-- What to produce --
Please print the line that holds "INPUT: image. TARGET: 'pancreas'." and each line after it to the end of the data, word for word, without any pictures.
*** Opening of Study material ***
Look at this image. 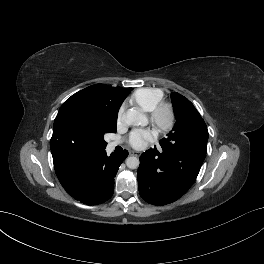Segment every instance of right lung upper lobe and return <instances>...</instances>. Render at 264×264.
<instances>
[{
    "instance_id": "right-lung-upper-lobe-1",
    "label": "right lung upper lobe",
    "mask_w": 264,
    "mask_h": 264,
    "mask_svg": "<svg viewBox=\"0 0 264 264\" xmlns=\"http://www.w3.org/2000/svg\"><path fill=\"white\" fill-rule=\"evenodd\" d=\"M87 89L103 93L109 100L111 106L117 111V113L122 102L132 90V88L111 87L104 84L92 85L90 87H87ZM50 145L55 171L62 169L63 167L68 165L75 157L80 155L62 149L53 136L51 138Z\"/></svg>"
}]
</instances>
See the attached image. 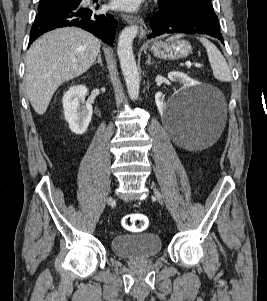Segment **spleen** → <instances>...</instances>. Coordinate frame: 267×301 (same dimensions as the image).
<instances>
[{"mask_svg":"<svg viewBox=\"0 0 267 301\" xmlns=\"http://www.w3.org/2000/svg\"><path fill=\"white\" fill-rule=\"evenodd\" d=\"M182 36H183L182 34H177L170 37L169 40L177 39ZM199 40L206 48L208 59L212 67L214 77L220 81H224V82L230 81L232 78L230 68L225 58L218 50V48L206 38L201 37L199 38Z\"/></svg>","mask_w":267,"mask_h":301,"instance_id":"obj_1","label":"spleen"}]
</instances>
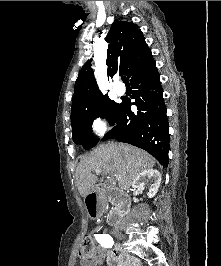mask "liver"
Instances as JSON below:
<instances>
[{
	"label": "liver",
	"mask_w": 221,
	"mask_h": 266,
	"mask_svg": "<svg viewBox=\"0 0 221 266\" xmlns=\"http://www.w3.org/2000/svg\"><path fill=\"white\" fill-rule=\"evenodd\" d=\"M155 159L146 151L128 144L107 143L94 149L83 157L76 168V184L82 197H86L88 189H93L98 177L92 171L101 169L103 176L107 174L121 175L118 186L127 190L134 179L142 171L152 168Z\"/></svg>",
	"instance_id": "1"
}]
</instances>
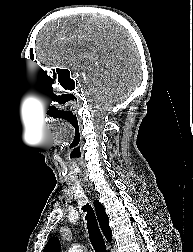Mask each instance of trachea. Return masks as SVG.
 Listing matches in <instances>:
<instances>
[{
	"label": "trachea",
	"mask_w": 193,
	"mask_h": 252,
	"mask_svg": "<svg viewBox=\"0 0 193 252\" xmlns=\"http://www.w3.org/2000/svg\"><path fill=\"white\" fill-rule=\"evenodd\" d=\"M83 212H87V229L90 238V242L95 250V252H107L106 244L103 235L98 226L96 216L94 214L93 208L87 203L82 207Z\"/></svg>",
	"instance_id": "trachea-1"
}]
</instances>
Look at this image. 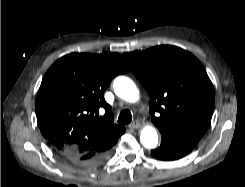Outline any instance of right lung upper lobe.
Here are the masks:
<instances>
[{"instance_id": "1", "label": "right lung upper lobe", "mask_w": 245, "mask_h": 187, "mask_svg": "<svg viewBox=\"0 0 245 187\" xmlns=\"http://www.w3.org/2000/svg\"><path fill=\"white\" fill-rule=\"evenodd\" d=\"M128 71L117 53H71L49 68L35 110L39 128L56 152L84 154L99 144H113L125 131L112 122L103 93L115 76ZM101 108L106 113L98 117Z\"/></svg>"}]
</instances>
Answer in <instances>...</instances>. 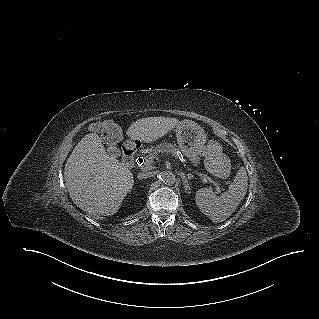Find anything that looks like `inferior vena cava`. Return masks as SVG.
I'll list each match as a JSON object with an SVG mask.
<instances>
[{"label":"inferior vena cava","instance_id":"inferior-vena-cava-1","mask_svg":"<svg viewBox=\"0 0 319 319\" xmlns=\"http://www.w3.org/2000/svg\"><path fill=\"white\" fill-rule=\"evenodd\" d=\"M154 173L152 171H143L138 173L137 177L138 179H146V178H150L153 177Z\"/></svg>","mask_w":319,"mask_h":319}]
</instances>
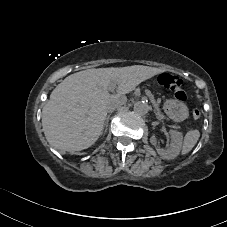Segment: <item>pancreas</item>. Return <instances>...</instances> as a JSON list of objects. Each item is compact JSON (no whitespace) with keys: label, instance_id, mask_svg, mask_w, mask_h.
Returning <instances> with one entry per match:
<instances>
[{"label":"pancreas","instance_id":"pancreas-1","mask_svg":"<svg viewBox=\"0 0 227 227\" xmlns=\"http://www.w3.org/2000/svg\"><path fill=\"white\" fill-rule=\"evenodd\" d=\"M161 116H162L163 118L165 117L163 114H162ZM165 119H166V121H167V122H168V123H169L172 127H174V126H175L174 124H172V123H171V121H170V120H168V118H167V117H166Z\"/></svg>","mask_w":227,"mask_h":227}]
</instances>
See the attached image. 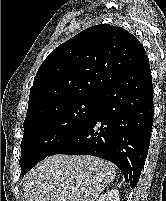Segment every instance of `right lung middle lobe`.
Masks as SVG:
<instances>
[{
  "label": "right lung middle lobe",
  "mask_w": 166,
  "mask_h": 201,
  "mask_svg": "<svg viewBox=\"0 0 166 201\" xmlns=\"http://www.w3.org/2000/svg\"><path fill=\"white\" fill-rule=\"evenodd\" d=\"M98 101L99 95L82 96L25 118L21 174H26L76 131L96 110Z\"/></svg>",
  "instance_id": "right-lung-middle-lobe-1"
}]
</instances>
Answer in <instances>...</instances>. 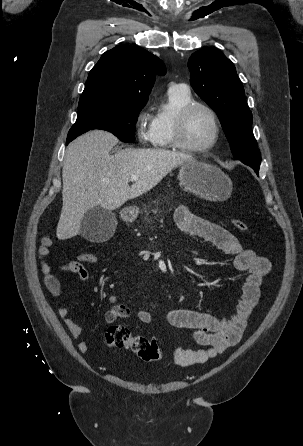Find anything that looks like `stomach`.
<instances>
[{
	"label": "stomach",
	"instance_id": "0dacf381",
	"mask_svg": "<svg viewBox=\"0 0 303 446\" xmlns=\"http://www.w3.org/2000/svg\"><path fill=\"white\" fill-rule=\"evenodd\" d=\"M178 179L188 192L208 201L222 202L232 192V182L216 166L192 159L180 165ZM139 208L131 207L123 211L122 217L131 221L137 217Z\"/></svg>",
	"mask_w": 303,
	"mask_h": 446
}]
</instances>
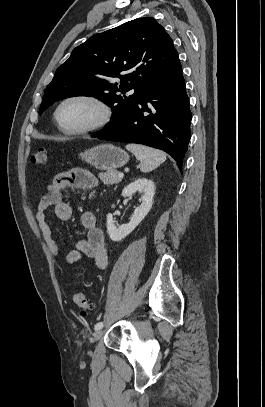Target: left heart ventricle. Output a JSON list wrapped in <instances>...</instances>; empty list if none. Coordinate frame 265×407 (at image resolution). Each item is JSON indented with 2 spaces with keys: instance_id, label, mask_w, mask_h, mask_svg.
I'll return each instance as SVG.
<instances>
[{
  "instance_id": "b2bd125f",
  "label": "left heart ventricle",
  "mask_w": 265,
  "mask_h": 407,
  "mask_svg": "<svg viewBox=\"0 0 265 407\" xmlns=\"http://www.w3.org/2000/svg\"><path fill=\"white\" fill-rule=\"evenodd\" d=\"M99 112L93 105L72 101L62 107L59 119L66 127L78 128L94 122L98 118Z\"/></svg>"
}]
</instances>
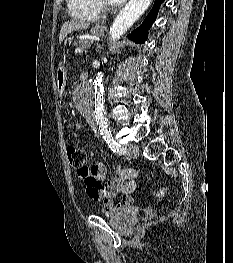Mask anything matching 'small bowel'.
I'll return each mask as SVG.
<instances>
[{"instance_id":"obj_1","label":"small bowel","mask_w":233,"mask_h":263,"mask_svg":"<svg viewBox=\"0 0 233 263\" xmlns=\"http://www.w3.org/2000/svg\"><path fill=\"white\" fill-rule=\"evenodd\" d=\"M88 168V175L81 177L85 184L88 197L94 201L102 202V212L111 215L115 211L131 207L133 200L131 194L138 185V174L132 168H119L116 178L108 179V168L105 163H97ZM122 196L114 204V199Z\"/></svg>"}]
</instances>
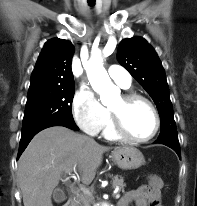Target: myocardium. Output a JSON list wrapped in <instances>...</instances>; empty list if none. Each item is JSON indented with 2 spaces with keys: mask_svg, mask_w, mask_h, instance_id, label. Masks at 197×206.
<instances>
[{
  "mask_svg": "<svg viewBox=\"0 0 197 206\" xmlns=\"http://www.w3.org/2000/svg\"><path fill=\"white\" fill-rule=\"evenodd\" d=\"M121 98L125 105H129L134 102H144L145 104H147L154 115L155 126H154L152 133L149 136L144 137V138L135 137L131 135L129 131L127 130V128L125 127L122 115L119 112L114 111L113 109L109 108L112 126L116 134L121 138L130 140L133 142L144 143V142H148L152 140L157 135L160 129V125H161L160 115L154 103L147 97L141 94H138V93H134V92L125 93L121 96Z\"/></svg>",
  "mask_w": 197,
  "mask_h": 206,
  "instance_id": "obj_1",
  "label": "myocardium"
}]
</instances>
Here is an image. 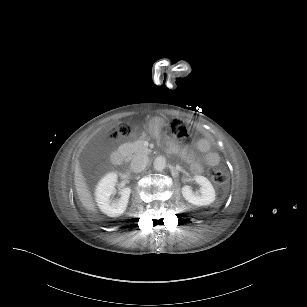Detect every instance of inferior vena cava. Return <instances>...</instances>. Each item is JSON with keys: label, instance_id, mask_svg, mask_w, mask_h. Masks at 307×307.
<instances>
[{"label": "inferior vena cava", "instance_id": "obj_1", "mask_svg": "<svg viewBox=\"0 0 307 307\" xmlns=\"http://www.w3.org/2000/svg\"><path fill=\"white\" fill-rule=\"evenodd\" d=\"M147 165L146 157L137 155L130 163V170L134 173H141Z\"/></svg>", "mask_w": 307, "mask_h": 307}]
</instances>
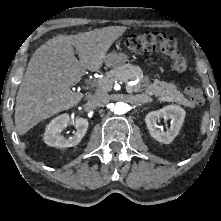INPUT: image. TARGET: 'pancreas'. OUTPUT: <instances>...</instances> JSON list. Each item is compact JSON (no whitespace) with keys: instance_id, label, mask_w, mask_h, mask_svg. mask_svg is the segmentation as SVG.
Instances as JSON below:
<instances>
[{"instance_id":"obj_1","label":"pancreas","mask_w":221,"mask_h":221,"mask_svg":"<svg viewBox=\"0 0 221 221\" xmlns=\"http://www.w3.org/2000/svg\"><path fill=\"white\" fill-rule=\"evenodd\" d=\"M139 77H143V72L138 66L132 64H124L109 71L99 81L102 82L100 91H110L113 83L117 80L128 81ZM141 83L132 87L133 91H143L145 95H155L159 97L161 101H170L182 104L184 106L189 105V101L184 95L177 90V87L173 83H167L164 81L155 80L152 84L147 85L144 89L141 88Z\"/></svg>"}]
</instances>
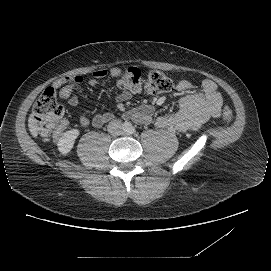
*** Close of Study material ***
-- Solution --
INPUT: image. TARGET: 'pancreas'. OUTPUT: <instances>...</instances> JSON list. Each item is compact JSON (no whitespace) with keys: instance_id, label, mask_w, mask_h, mask_svg. mask_svg is the segmentation as SVG.
Instances as JSON below:
<instances>
[{"instance_id":"obj_1","label":"pancreas","mask_w":221,"mask_h":221,"mask_svg":"<svg viewBox=\"0 0 221 221\" xmlns=\"http://www.w3.org/2000/svg\"><path fill=\"white\" fill-rule=\"evenodd\" d=\"M139 77H143V72L138 66L132 64H124L109 71L99 81L102 82L100 91H110L113 83L117 80L128 81ZM141 83L132 87L133 91H143L145 95H155L159 97L161 101H170L182 104L184 106L189 105V101L184 95L177 90V87L173 83H167L164 81L155 80L152 84L147 85L144 89L141 88Z\"/></svg>"}]
</instances>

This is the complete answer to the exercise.